An offer has been made on the three-bedroom, two-bathroom house at 312 W. Hyman Ave., even though the property is not on the market, City Attorney Jim True confirmed.
“Someone threw out a contract,” he said, declining to identify the potential buyer.
Aspen City Council met in executive session Tuesday to discuss the proposed sale contract, and what the city should do with the property, which it acquired in 2007 for $3.5 million.
True said Wednesday that he had no additional information after Tuesday’s closed-door meeting with council members. Council would have to make a decision during a public meeting concerning the sale of the property.
The house, which the city put tens of thousands of dollars into for upgrades, has most recently been used as housing for Assistant City Manager Diane Foster.
The property has been on and off the market for the past few years, and prior to that it was used as affordable housing for individuals who qualify under Aspen-Pitkin County Housing Authority rules.
It was originally listed for $4.9 million, but was then reduced to $4.4 million in 2018 and then $3.95 million in 2019 before it was taken off the market.
Two Aspen property owners were under contract to buy the house for $3.8 million last year, but they walked away from the deal because limitations on what can be done with the property didn’t allow for their redevelopment plans.
The city bought the property from Jordie Gerberg because he planned to sell it and have it demolished to make way for a new home.
In a 3-2 vote, council in 2007 designated the property historic, which prevented it from being torn down.
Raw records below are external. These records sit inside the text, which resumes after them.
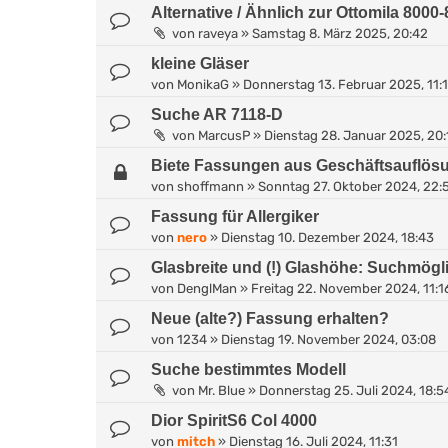
Alternative / Ähnlich zur Ottomila 8000
von
raveya
»
Samstag 8. März 2025, 20:42
kleine Gläser
von
MonikaG
»
Donnerstag 13. Februar 2025, 11:
Suche AR 7118-D
von
MarcusP
»
Dienstag 28. Januar 2025, 20:
Biete Fassungen aus Geschäftsauflös
von
shoffmann
»
Sonntag 27. Oktober 2024, 22:
Fassung für Allergiker
von
nero
»
Dienstag 10. Dezember 2024, 18:43
Glasbreite und (!) Glashöhe: Suchmögl
von
DenglMan
»
Freitag 22. November 2024, 11:1
Neue (alte?) Fassung erhalten?
von
1234
»
Dienstag 19. November 2024, 03:08
Suche bestimmtes Modell
von
Mr. Blue
»
Donnerstag 25. Juli 2024, 18:5
Dior SpiritS6 Col 4000
von
mitch
»
Dienstag 16. Juli 2024, 11:31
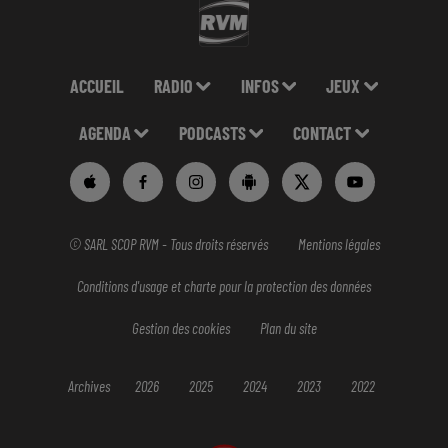
ACCUEIL
RADIO
INFOS
JEUX
AGENDA
PODCASTS
CONTACT
© SARL SCOP RVM - Tous droits réservés
Mentions légales
Conditions d'usage et charte pour la protection des données
Gestion des cookies
Plan du site
Archives
2026
2025
2024
2023
2022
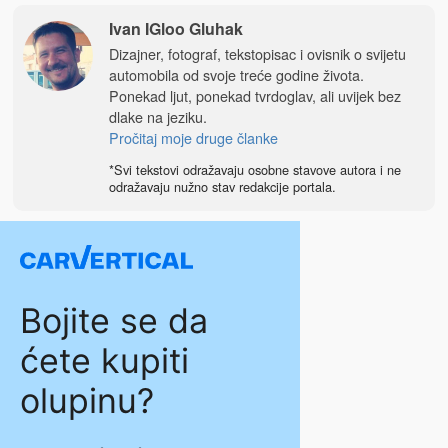
Ivan IGloo Gluhak
Dizajner, fotograf, tekstopisac i ovisnik o svijetu
automobila od svoje treće godine života.
Ponekad ljut, ponekad tvrdoglav, ali uvijek bez
dlake na jeziku.
Pročitaj moje druge članke
*Svi tekstovi odražavaju osobne stavove autora i ne
odražavaju nužno stav redakcije portala.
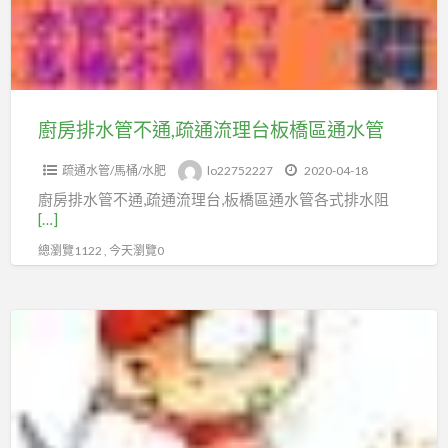
不
通,
疏
通
流
廚房排水管不通,疏通流理台板橋區通水管
理
疏通水管/馬桶/水肥
lo22752227
2020-04-18
台
廚房排水管不通,疏通流理台,板橋區通水管各式排水阻
板
[…]
橋
總瀏覽1122 , 今天瀏覽0
區
通
水
板
管
橋
區
廚
房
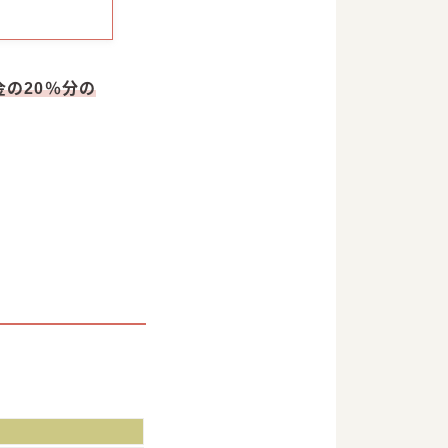
金の20％分の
Historic preservation officials noted the home’s architecture reflects the history of Aspen as it became a ski resort. The chalet-style, two-story house was built in 1956.
The house cannot be torn down or significantly altered. But additional square footage is allowed above and below ground.
When council first considered purchasing the property in 2006, it was envisioned to be redeveloped into four for-sale affordable housing units. It was purchased with affordable housing money, which is funded by real estate transfer taxes.
After he sold the home to the municipal government, Gerberg rented from the city until 2009. He paid $2,000 a month and rented a portion of the home to another tenant for $1,000.
Over the years, the city has been approached with different deals and offers on the property, including Gerberg’s proposal to buy it back, but none of them were viable.